Bans on Ad-Skipping Part of New VOD Approaches

Las Vegas -- Thanks to a new arrangement between Cox Communications and ESPN, Cox customers will soon be able to watch football games and other shows supplied by ESPN whenever they want. The catch: They won’t be able to fast-forward through the commercials.

The nix on commercial skipping is one example of new approaches cable-industry participants are exploring as they try to figure out ways to marry the promise of on-demand TV with the reality of the advertising marketplace, according to MSO and network executives who spoke at a State of the Ad Sales Union panel presented by the Cabletelevision Advertising Bureau May 8.

“We’re trying a lot of new things, and we’re not sure what’s going to stick,” said Sean Bratches, ESPN’s executive vice president of sales and marketing.

Disabling fast-forwarding is one way for the cable industry to help counter advertiser concerns about new digital-video technologies, like digital-video recorders, that let viewers reduce or avoid exposure to traditional TV commercials.

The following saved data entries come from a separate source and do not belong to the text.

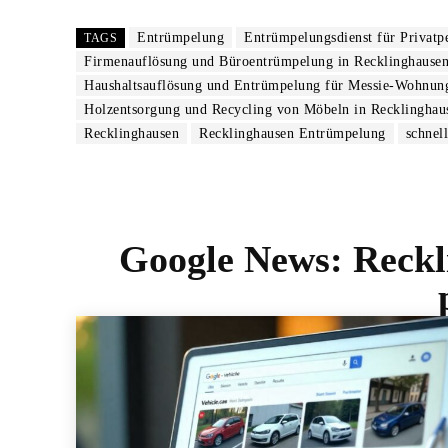
Entrümpelung
Entrümpelungsdienst für Privatp
TAGS
Firmenauflösung und Büroentrümpelung in Recklinghause
Haushaltsauflösung und Entrümpelung für Messie-Wohnun
Holzentsorgung und Recycling von Möbeln in Recklinghau
Recklinghausen
Recklinghausen Entrümpelung
schnel
Google News:
Reckl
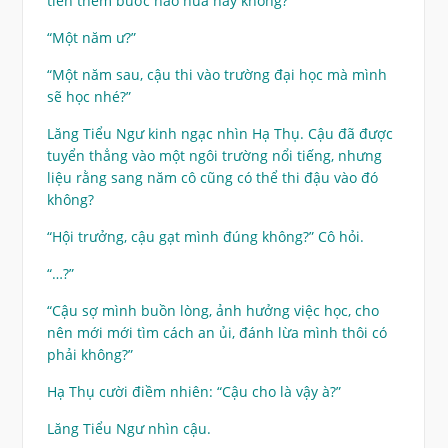
tiến thêm bước nào nữa hay không?”
“Một năm ư?”
“Một năm sau, cậu thi vào trường đại học mà mình
sẽ học nhé?”
Lăng Tiểu Ngư kinh ngạc nhìn Hạ Thụ. Cậu đã được
tuyển thẳng vào một ngôi trường nổi tiếng, nhưng
liệu rằng sang năm cô cũng có thể thi đậu vào đó
không?
“Hội trưởng, cậu gạt mình đúng không?” Cô hỏi.
“…?”
“Cậu sợ mình buồn lòng, ảnh hưởng việc học, cho
nên mới mới tìm cách an ủi, đánh lừa mình thôi có
phải không?”
Hạ Thụ cười điềm nhiên: “Cậu cho là vậy à?”
Lăng Tiểu Ngư nhìn cậu.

Similarly minded is the Start Over video-on-demand service offered by Time Warner Cable, which lets viewers select and play numerous TV shows at any time during their normal linear television window.

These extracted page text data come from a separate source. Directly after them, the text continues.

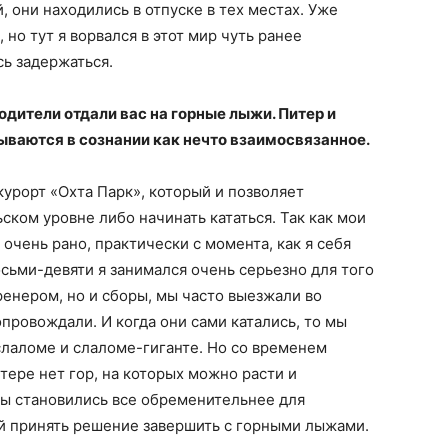
 они находились в отпуске в тех местах. Уже
но тут я ворвался в этот мир чуть ранее
ь задержаться.
одители отдали вас на горные лыжи. Питер и
ываются в сознании как нечто взаимосвязанное.
курорт «Охта Парк», который и позволяет
ком уровне либо начинать кататься. Так как мои
 очень рано, практически с момента, как я себя
осьми-девяти я занимался очень серьезно для того
тренером, но и сборы, мы часто выезжали во
провождали. И когда они сами катались, то мы
слаломе и слаломе-гиганте. Но со временем
итере нет гор, на которых можно расти и
ры становились все обременительнее для
й принять решение завершить с горными лыжами.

According to Joan Gillman, president of Time Warner Cable Media Sales, customers have -- surprisingly to Time Warner Cable -- accepted a prohibition on commercial fast-forwarding within the Start Over service with almost no objection. “They love it … because they get an additional service of being able to time-shift a program,” she added.

VOD’s courtship of advertising dominated the panel discussion, but executives also praised the ongoing contributions of the traditional 30-second linear TV spot.

Charlie Thurston, president of Comcast’s ad-sales unit, Comcast Spotlight, said he’s convinced that 30-second spots will remain dear to advertisers even in a VOD environment. He added that the 30-second spot will emerge as a “gateway” that invites viewers to sample related, longer-form advertising information about products -- effectively acting as a bridge between linear and on-demand advertising.

“The: 30 is the hook, but then it’s taking that consumer to a deeper, richer experience,” Thurston said.